If you have only two lights on your key switch panel...one is and over heat and the other is the oil pressure. If appears, whomever installed your engine did not put the addtional two lights in to save a couple of bucks. I recommend that you purchase a 32340-ZW7-000AH light panel. You should be able to plug it right into your wiring harness in your dash. Even if you do not permanently mount it, it will help identify problems when there are alarms like you are getting. 32340-ZW7-000AH.jpg

Mikehttp://www.marineengine.com/content/images/accessories/32340-ZW7-000AH.jpg
 
Mike - Did I screw up? I thought the two-light system was the oil pressure and the MIL (PGM FI) lights. If they're just oil pressure and overheat, no wonder he didn't get any codes.

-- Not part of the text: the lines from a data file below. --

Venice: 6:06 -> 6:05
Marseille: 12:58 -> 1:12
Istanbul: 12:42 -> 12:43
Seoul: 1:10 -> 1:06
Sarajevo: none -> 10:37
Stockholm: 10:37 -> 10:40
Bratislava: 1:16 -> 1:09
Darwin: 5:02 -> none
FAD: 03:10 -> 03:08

Crap - sorry 'bout that efish.
 
chawk_man,

Sorry, but true.

Rereading the first post,efish said, that he disconnected his water separator and shorted the connector. The short would cause an alarm. Just disconnect the connector going to the water separator and see if the alarm goes away.

Mike

Mike
 
Chawk/Hondadude,

Thanks for your help and suggestions! The warning activation system table in the book makes more sense, knowing that there are two additional lights that were never installed. I now realize I am getting the intermittent short alarm and not the prolonged alarm. Can the title of this thread be changed to prevent confusion for others in the future?? Since the prolonged buzzer sound takes precendence over the short buzzer sound, it does look to be a water seperator problem.

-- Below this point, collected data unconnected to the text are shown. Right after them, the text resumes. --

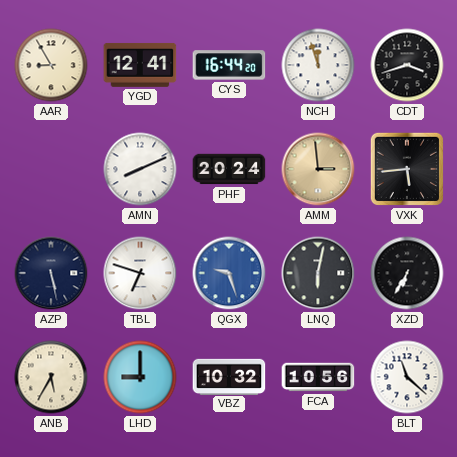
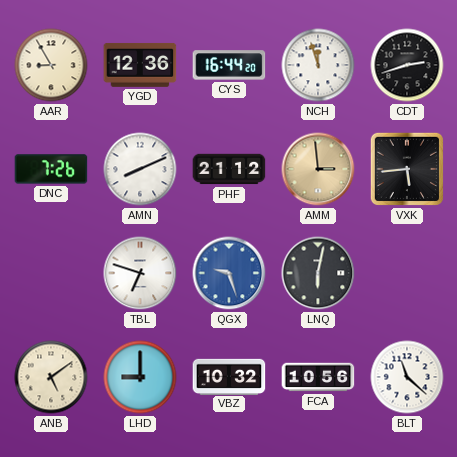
YGD: 12:41 -> 12:36
CDT: 3:42 -> 2:42
DNC: none -> 7:26
PHF: 20:24 -> 21:12
AZP: 5:28 -> none
XZD: 6:35 -> none
ANB: 5:35 -> 5:09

Hondadude: As you stated, I tried both shorting the water seperator and disconnecting it earlier because I didn't realize if it was a normally open or closed circuit. This was before I knew anything about the red service connector. Since then I tried clearing the alarm. Then it came back (the buzzer). Are you saying that I should clear the alarm once again, then disconnect the wire on the on board water seperator, before cranking the motor? Thanks again guys!
 
First of all, if your alarm sounds at 1 second intervals, it is not the water separator. If it is the water separator, the alarm sounds at least twice as fast if not more than 1 second intervals. It also normally will sound just turning on the key to on (without starting the engine).

Honestly, if it is the water separator, I do not know for sure that it makes a stored code that you have to reset. I do not think so. It will not hurt to try. Disconnect the water separator first, then clear the codes.

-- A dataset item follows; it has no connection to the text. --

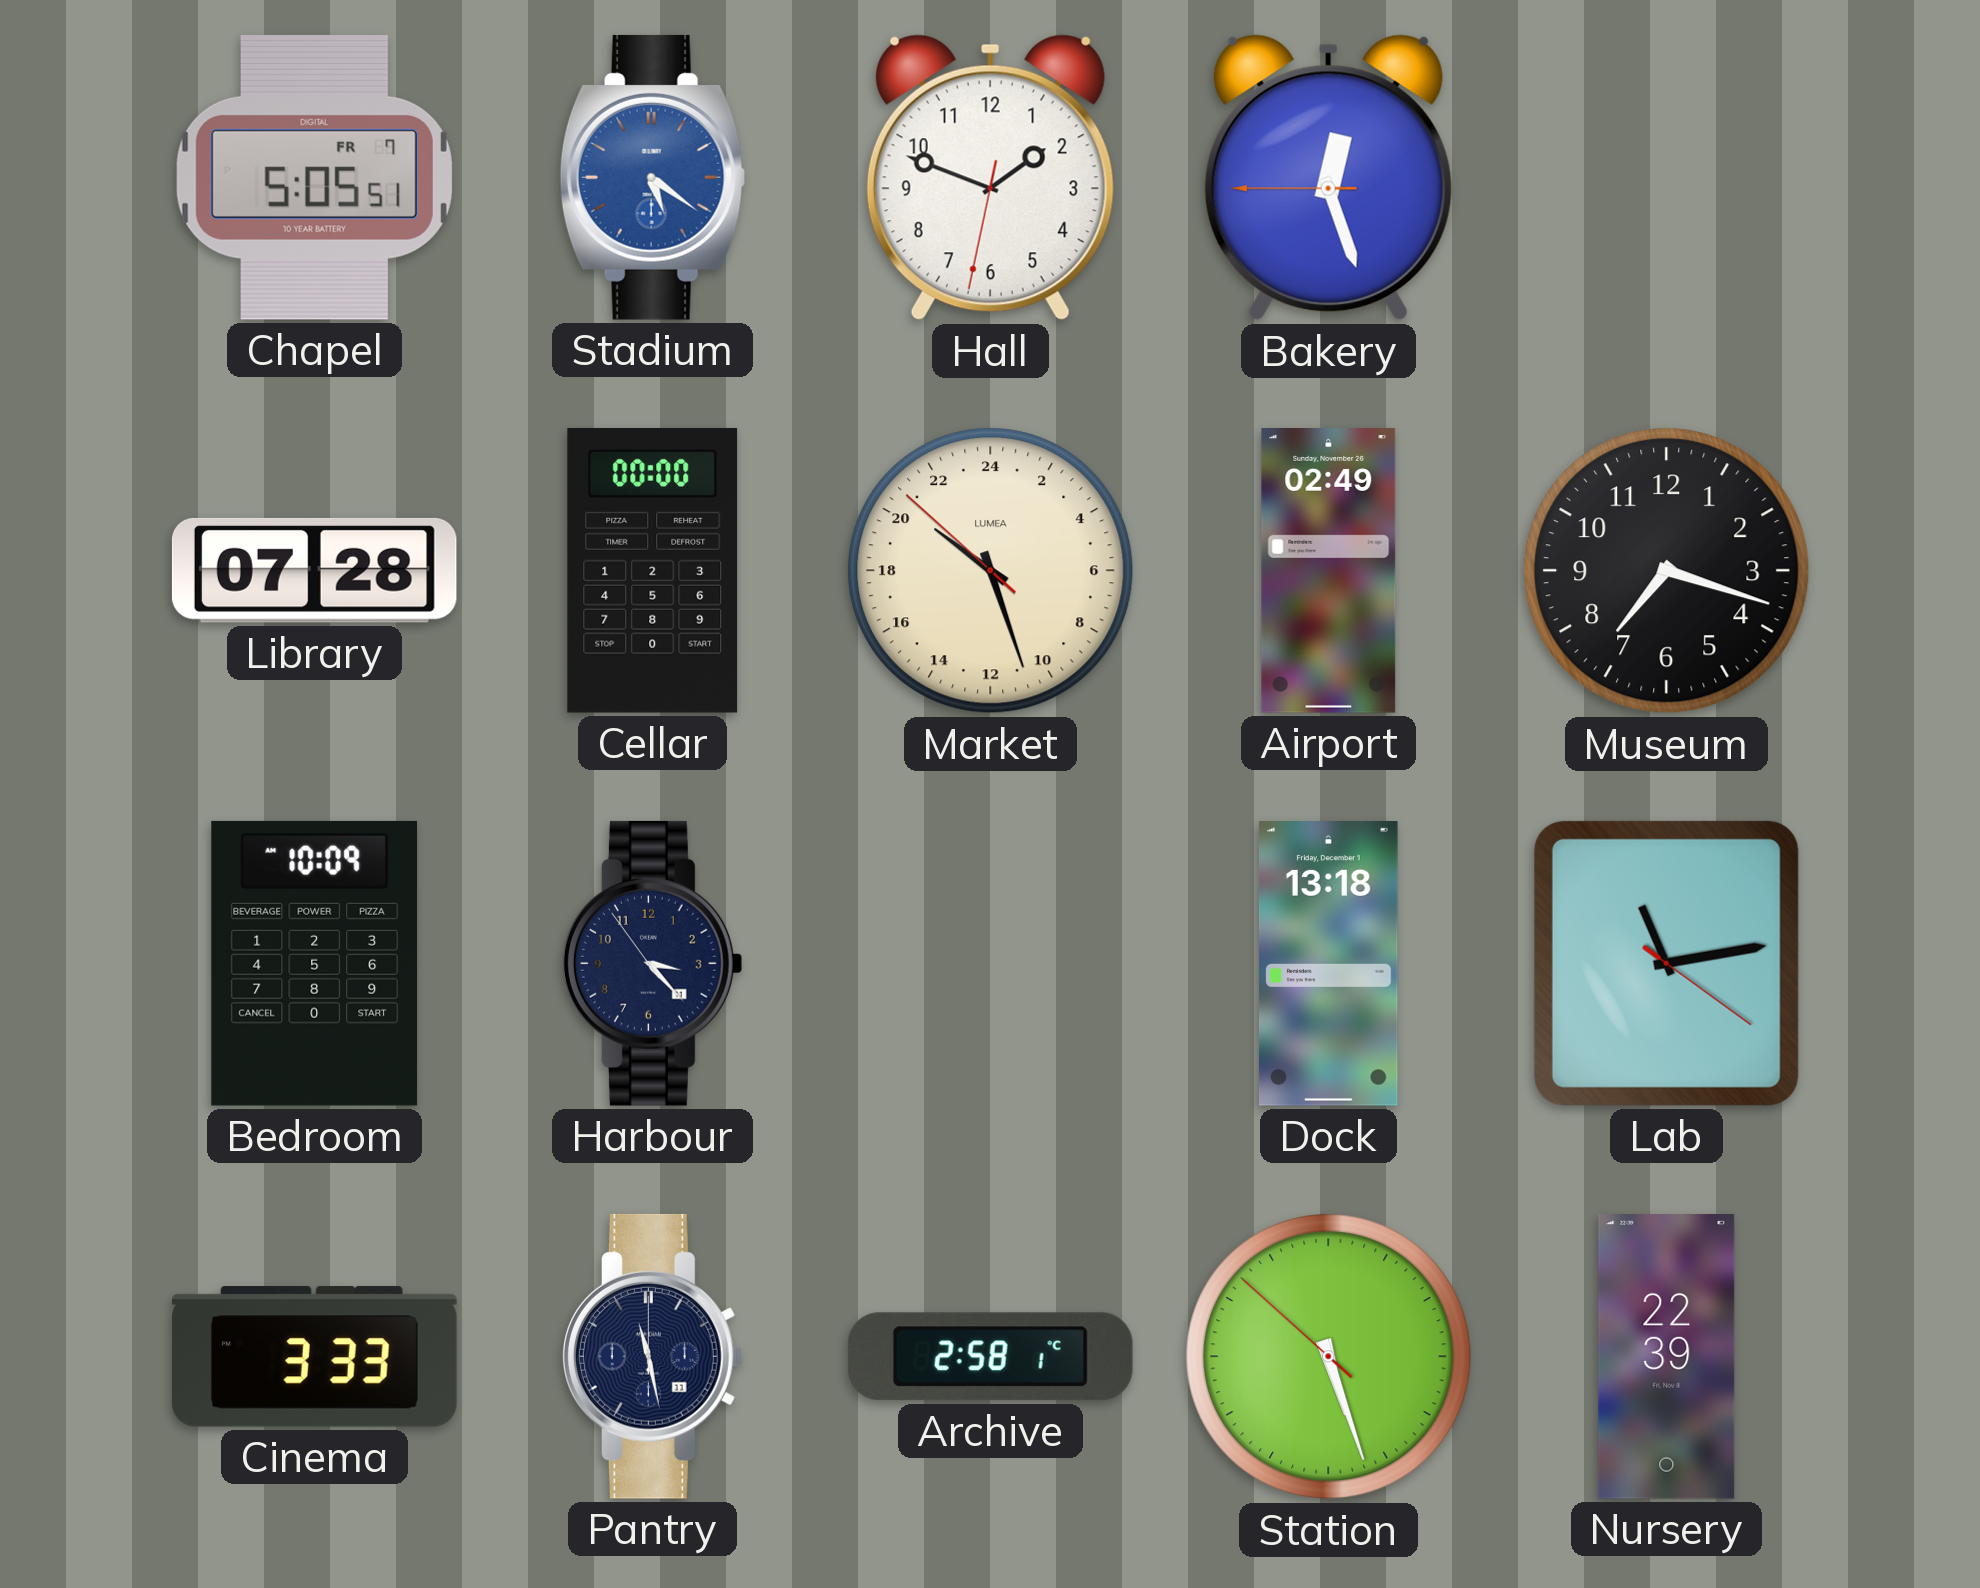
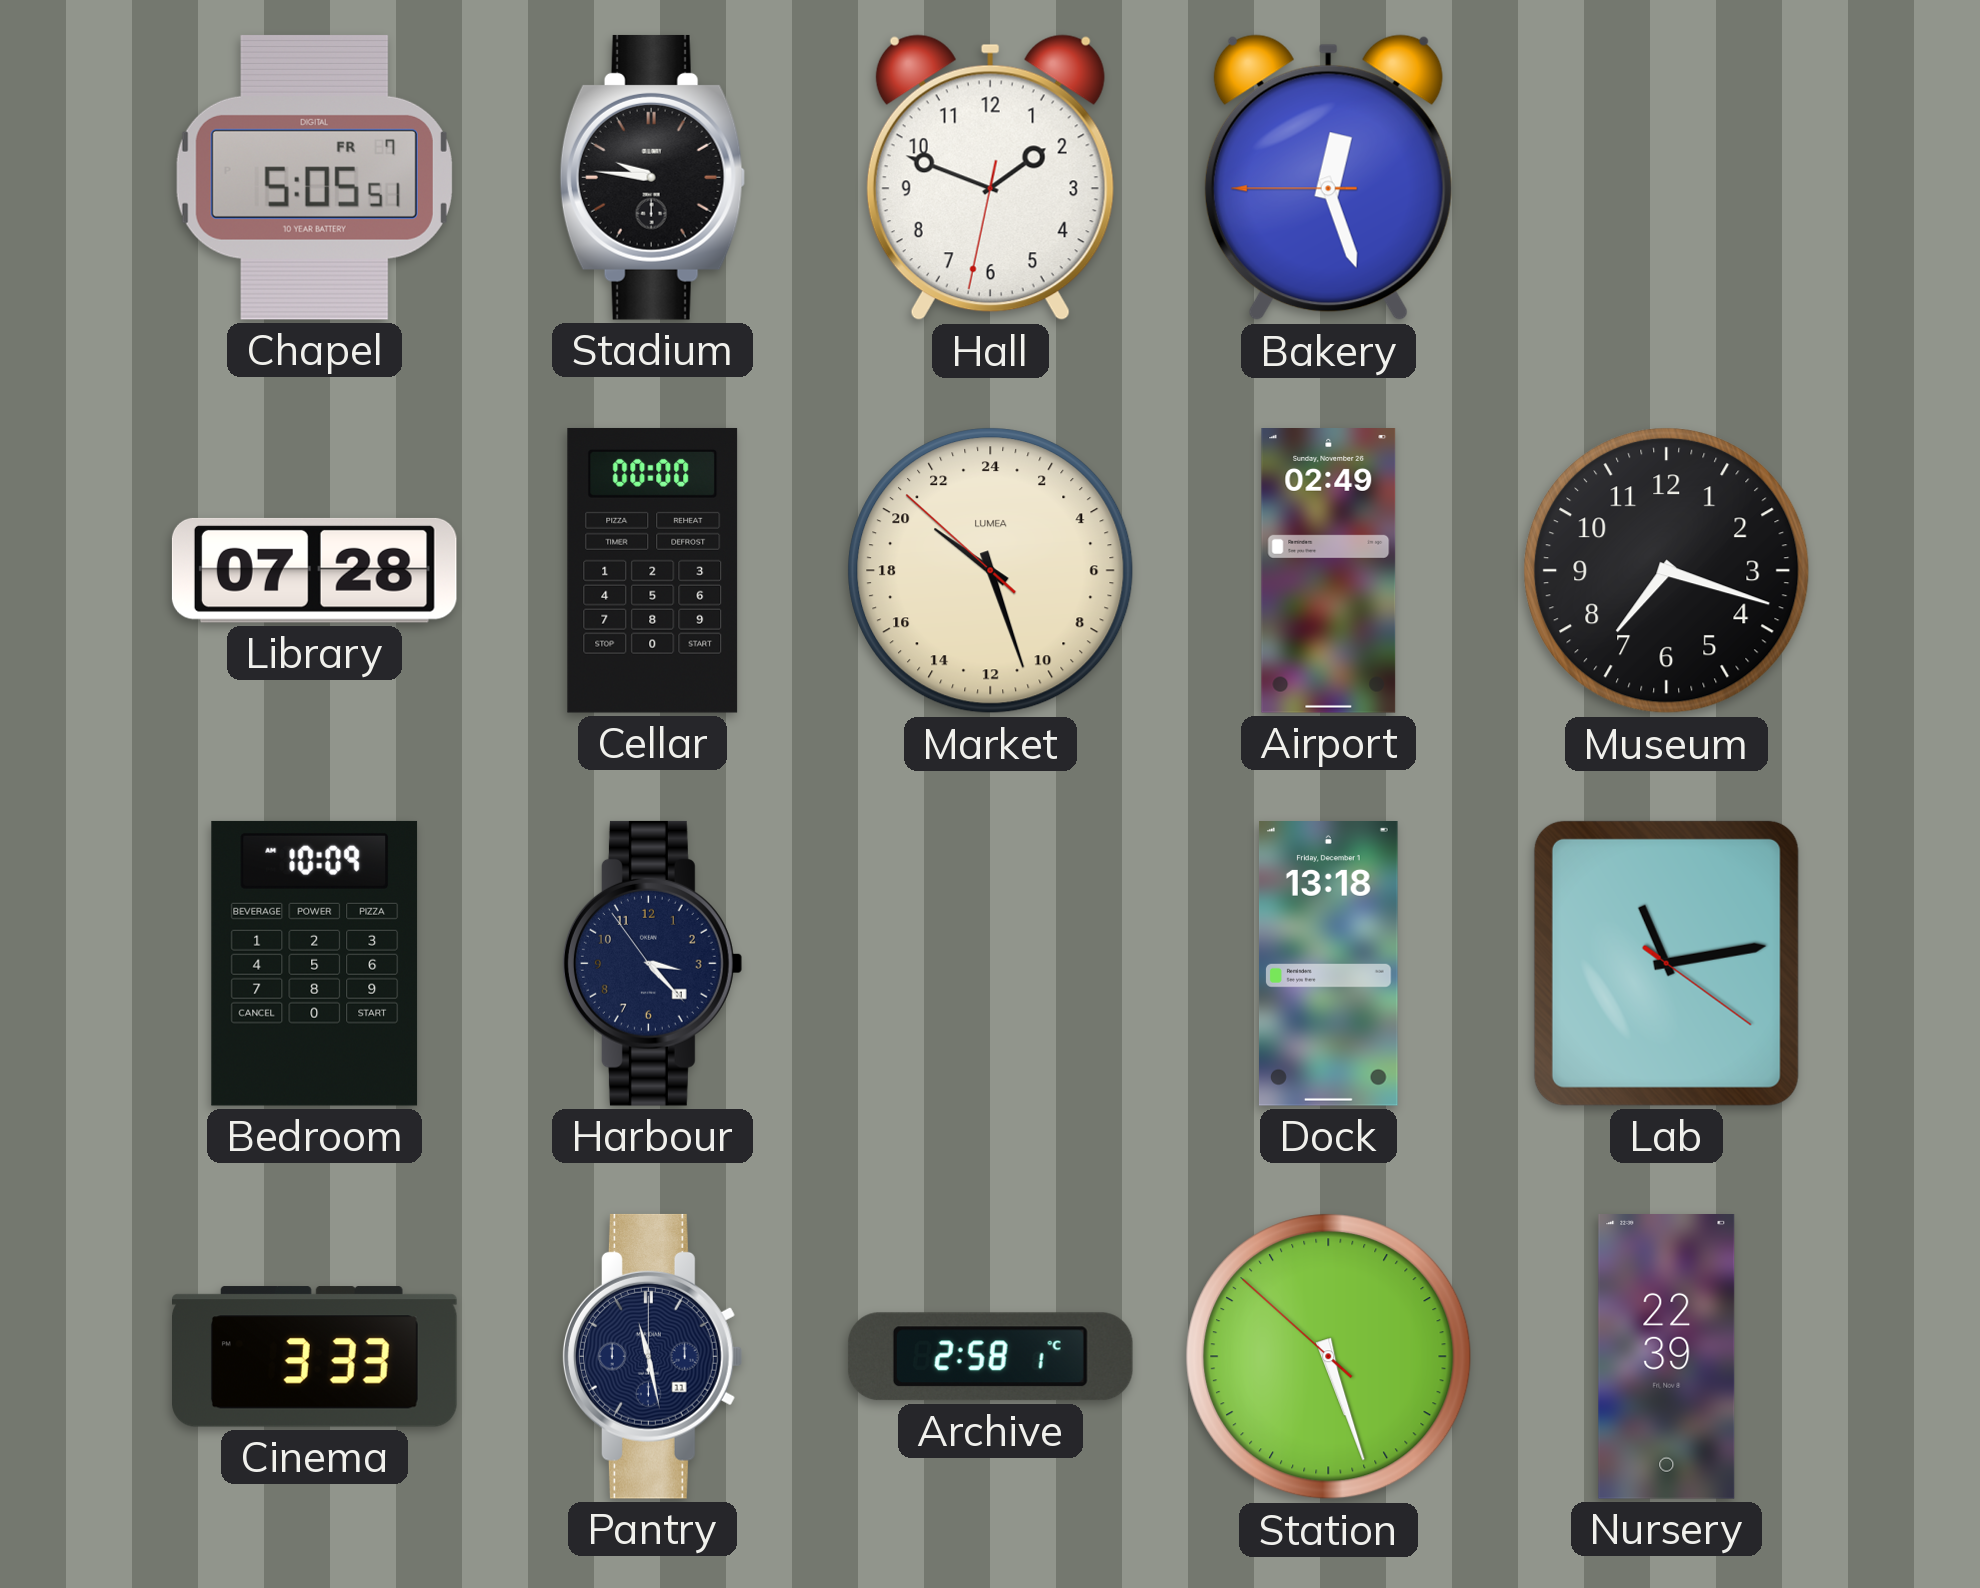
Stadium: 5:21 -> 9:46
Stadium dial: blue -> black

If you had the two lights (that you do not have), neither would be lit if it is a water separator alarm.

Mike
 
I found a blown 150A starter fuse. I recall accidently making contact with the wrong polarity wires on the battery when connecting the battery during last month's "monthly startup". What's strange is the motor still cranks fine. I think because the blown fuse was making partial contact. I just ordered a replacement fuse. I tested the alternator at Autozone. It tested ok on voltage (14.6VDC), but showed a "lamp alarm". I'm not sure yet if the fault caused the alternator lamp alarm or if Autozone's machine is not recongnizing one of the circuits, since they set up the test with a similar car alternator and not the marine alternator. Is there a Honda car alternator that is a near or exact match for my outboard alternator?
 
The fuse you found protects the charging circuit of the alternator. It will blow if the battery is connected incorrectly. If it is blown, your battery will not charge and guess what?...the battery charge light (which you do not have) would light and you get an alarm (like the one that you are getting).

The motor will run until the battery runs down. It may start running erratically as the battery runs down. You should have a spare fuse in the cover of your fuse holder.

I do not know about the Honda car alternators as a replacement.

I would reinstall the alternator and give it a try.